Your System is a State Machine | The Chris Frequency

The most common first question in a new system design is "what database should I use"? The second is usually "should this be a microservice"? Both are premature. Before you pick the infrastructure, model the domain.

Your system is a state machine whether you name it or not. Naming it gives you leverage: over complexity, over testing, over the conversations you have with your team about what the system actually does. This article is about that mental model. Not a framework, not a library, but a way of thinking about systems that makes the downstream choices obvious.
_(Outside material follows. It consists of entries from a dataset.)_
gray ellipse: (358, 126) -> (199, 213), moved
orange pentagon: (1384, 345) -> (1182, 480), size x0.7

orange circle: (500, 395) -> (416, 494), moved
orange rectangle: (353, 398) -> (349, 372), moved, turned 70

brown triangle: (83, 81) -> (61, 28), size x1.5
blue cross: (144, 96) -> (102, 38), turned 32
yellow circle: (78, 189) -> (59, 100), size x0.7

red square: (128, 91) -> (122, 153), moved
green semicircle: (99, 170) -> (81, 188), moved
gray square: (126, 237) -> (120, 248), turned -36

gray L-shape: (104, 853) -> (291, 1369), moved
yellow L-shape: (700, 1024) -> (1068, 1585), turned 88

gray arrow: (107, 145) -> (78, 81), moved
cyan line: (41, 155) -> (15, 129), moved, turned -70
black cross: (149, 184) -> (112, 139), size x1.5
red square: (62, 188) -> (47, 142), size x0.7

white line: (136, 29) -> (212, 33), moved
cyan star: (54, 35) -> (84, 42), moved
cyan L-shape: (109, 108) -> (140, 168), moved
The architecture that follows from this model is described in Strategic Monolith + Satellites. This article is the foundation it rests on.

The Mental Model

Work items exist in a defined set of states, and they move between those states via transitions. Each transition is:

Atomic: it either fully happens or it does not.
Idempotent: triggering the same transition twice produces the same result as triggering it once.

This is not a novel idea. It is what most well-designed systems already do, often without naming it.

A few examples:

An order: PENDING → CONFIRMED → SHIPPED → DELIVERED (or CANCELLED)
A KYC check: SUBMITTED → PROCESSING → APPROVED / REJECTED / REFERRED
A payment: INITIATED → AUTHORISED → SETTLED / FAILED / REVERSED
A loan application: DRAFT → SUBMITTED → UNDER_REVIEW → APPROVED / DECLINED

The states and transitions are the domain model. Get them right and everything else follows. Get them wrong and no amount of clever infrastructure compensates.

What Happens Without It

Every system has states and transitions. The question is whether they are explicit or accidental. When they are accidental, the same failure modes appear over and over.

Boolean field proliferation. Instead of an enum, the table has is_processed, is_approved, is_sent, is_failed. Half the combinations are impossible but nothing prevents them. What does is_processed = true, is_approved = false, is_failed = false mean? Nobody is sure. Every query that touches these fields needs to encode its own interpretation of which combinations are valid. This is sometimes called "boolean blindness": the type system cannot help you because it does not know what the booleans represent in combination.

Status columns that drift. A VARCHAR status column, updated from anywhere in the codebase. New values appear informally. Nobody knows all possible states without grepping. No guard prevents an item moving from DELIVERED back to PENDING. The column is technically a state machine; it is just one with no rules.

Partial state from non-atomic updates. A "state change" touches three tables in sequence. The process fails halfway through. The item is now half-approved: one table says yes, another says no. No single transaction boundary protected the change. Fixing these items is a manual, data-specific recovery job.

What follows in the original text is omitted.